The dynamics of nitrogen uptake by phytoplankton are of particular importance. Classically, nitrate mixed into the surface layer during winter provides the nitrogen pool for growth in the spring bloom. Some organic material is exported to depth, whilst the remainder is recycled, providing ammonium and other reduced species as nitrogenous substrates for growth during the remainder of the season. The oxidation state of the inorganic nitrogen supply thus identifies new and recycled carbon fixation. Whilst this is convenient “shorthand” for the nitrogen nutrition of carbon export in much of the ocean, it is an inappropriate model for the Southern Ocean. Here, nitrate and ammonium use are simultaneous, and nitrate is never exhausted by the annual phytoplankton production.

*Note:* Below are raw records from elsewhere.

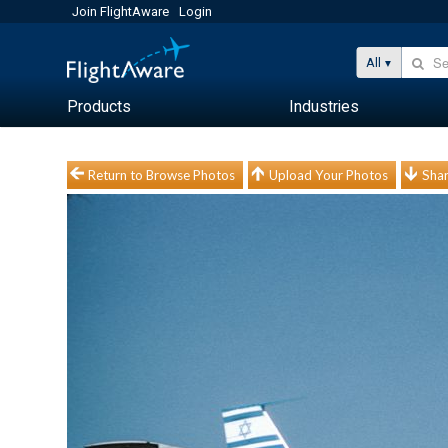
Join FlightAware
Login
All
Products
Industries
Return to Browse Photos
Upload Your Photos
Shar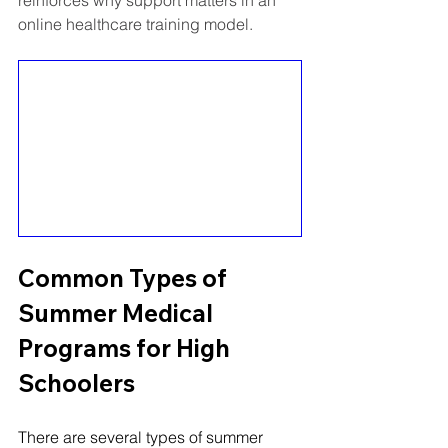
online healthcare training model.
Common Types of 
Summer Medical 
Programs for High 
Schoolers
There are several types of summer 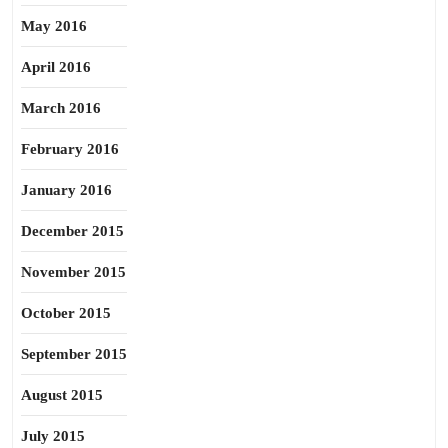
May 2016
April 2016
March 2016
February 2016
January 2016
December 2015
November 2015
October 2015
September 2015
August 2015
July 2015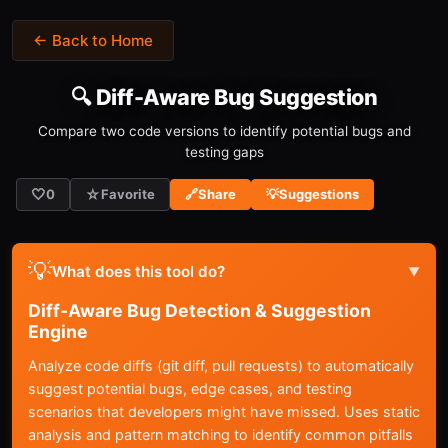
← Back to Home
🔍 Diff-Aware Bug Suggestion
Compare two code versions to identify potential bugs and
testing gaps
🤍
☆
0
Favorite
🔗
Share
💡
Suggestions
💡
What does this tool do?
▼
Diff-Aware Bug Detection & Suggestion
Engine
Analyze code diffs (git diff, pull requests) to automatically
suggest potential bugs, edge cases, and testing
scenarios that developers might have missed. Uses static
analysis and pattern matching to identify common pitfalls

We speculate that a range of environmental factors combine to make the large pool of nitrate partially inaccessible to phytoplankton. in addition to the documented effects of low iron availability and high ammonium concentrations, the low temperatures characteristic of the Southern Ocean may decrease nitrate availability because of the increased energetic overheads in its uptake and reduction. This in turn makes ammonium an important nitrogenous substrate, and its production by zooplankton and heterotrophic microorganisms is an important component of the plankton nitrogen cycle. There is some evidence that ammonium production by large grazing animals may stimulate phytoplankton growth. Microbial removal of nitrogen from sedimenting phytoplankton cells may result in local decoupling between the carbon and nitrogen cycles, allowing some reduced nitrogen to remain in the euphotic zone whilst carbon is exported to depth.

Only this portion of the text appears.